Serigne Sambe v. State

CourtCourt of Appeals of Texas
DecidedMarch 27, 2003
Docket02-02-00097-CR
StatusPublished

This text of Serigne Sambe v. State (Serigne Sambe v. State) is published on Counsel Stack Legal Research, covering Court of Appeals of Texas primary law. Counsel Stack provides free access to over 12 million legal documents including statutes, case law, regulations, and constitutions.

Bluebook
Serigne Sambe v. State, (Tex. Ct. App. 2003).

Opinion

SAMBE V. STATE

COURT OF APPEALS

SECOND DISTRICT OF TEXAS

FORT WORTH

NO. 2-02-097-CR

SERIGNE SAMBE APPELLANT

V.

THE STATE OF TEXAS STATE

------------

FROM THE 158 TH DISTRICT COURT OF DENTON COUNTY

MEMORANDUM OPINION (footnote: 1)

Appellant Serigne Sambe appeals his conviction of aggravated assault.  He argues that (1) the jury’s verdict is both legally and factually insufficient; (2) the trial court erred in allowing an officer to testify as an expert on the injury; and (3) the State violated Brady v. Maryland by not disclosing the alleged victim’s prior criminal record.  We affirm.

Factual Background

On July 22, 2001, Denise Sambe, appellant’s wife, was involved in an incident that resulted in a knife wound.  The jury heard conflicting testimony concerning the events of that night and how the injury occurred.  

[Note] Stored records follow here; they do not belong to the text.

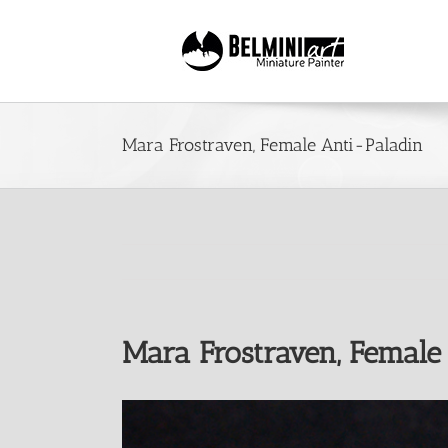
Skip
to
content
Mara Frostraven, Female Anti-Paladin
Mara Frostraven, Female
View
Larger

Denise testified that she fought with appellant over his naturalization status because she refused to fill out his immigration paperwork.  Because appellant had lied to her about his citizenship, she wanted to wait and see if the marriage was real.  She then went to bed, and appellant went outside and continued drinking.  Denise woke up early the next morning and saw appellant in the living room peeling an orange with a long knife.   She asked him if he was going to peel her one, but he did not answer and only glared at her.  A short time later, appellant entered the bedroom with the knife and asked again if she was going to fill out his paperwork.  She tried to stall for time, but he lunged at her with the knife.  She rolled off the bed, trying to avoid the knife, but it caught her across the chest.  It ripped her shirt and cut her right arm.

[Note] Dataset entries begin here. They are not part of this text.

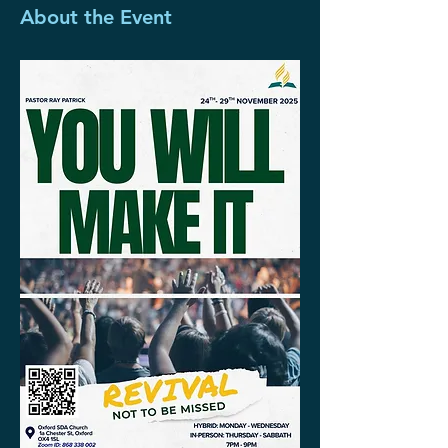
About the Event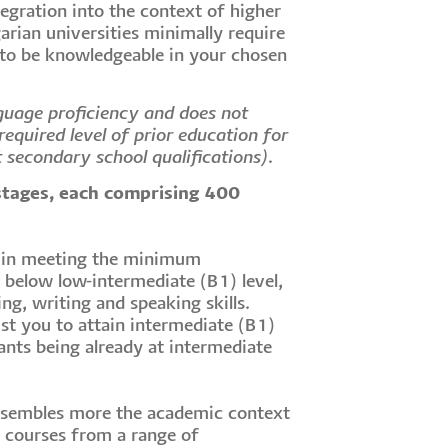
tegration into the context of higher
arian universities minimally require
 to be knowledgeable in your chosen
guage proficiency and does not
equired level of prior education for
t secondary school qualifications).
stages, each comprising 400
t in meeting the minimum
s below low-intermediate (B1) level,
ng, writing and speaking skills.
st you to attain intermediate (B1)
ants being already at intermediate
esembles more the academic context
r courses from a range of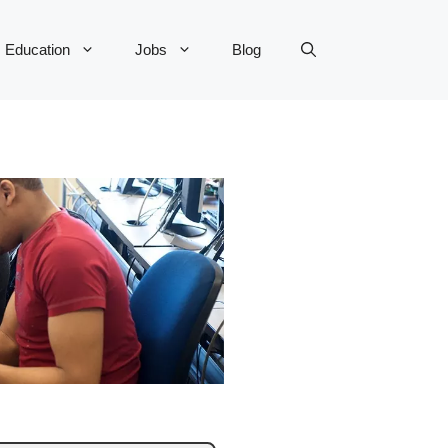
Education
Jobs
Blog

She called 911, dropped the phone, and then ran outside.  Kathy Camp, the 911 operator, testified that she received an open line on July 22, 2001.  Although she did not hear any screams, she did hear doors slamming.  She kept the line open until the police arrived.  Once the police arrived, Denise came out from her hiding place in the bushes.  She was extremely upset and approached Officer Keith Martin saying, “[H]elp me; he is after me; he is trying to find me.” She feared for her life and thought appellant was going to kill her.  The police later found appellant a short distance from the residence in his car and arrested him for aggravated assault.

Appellant testified to a completely different version of events.  He stated that Denise tried to hand him the knife to cut her an orange, but he refused because he was busy working on his computer.  Appellant then left because he was afraid Denise would get angry and physical.  He drove his car away, parked it, and slept until the police later arrested him.  He denied any ongoing disagreement between him and Denise concerning his immigration papers. When asked if he believed that Denise somehow injured herself after he left, appellant answered, “That’s the only thing that can come to my mind.”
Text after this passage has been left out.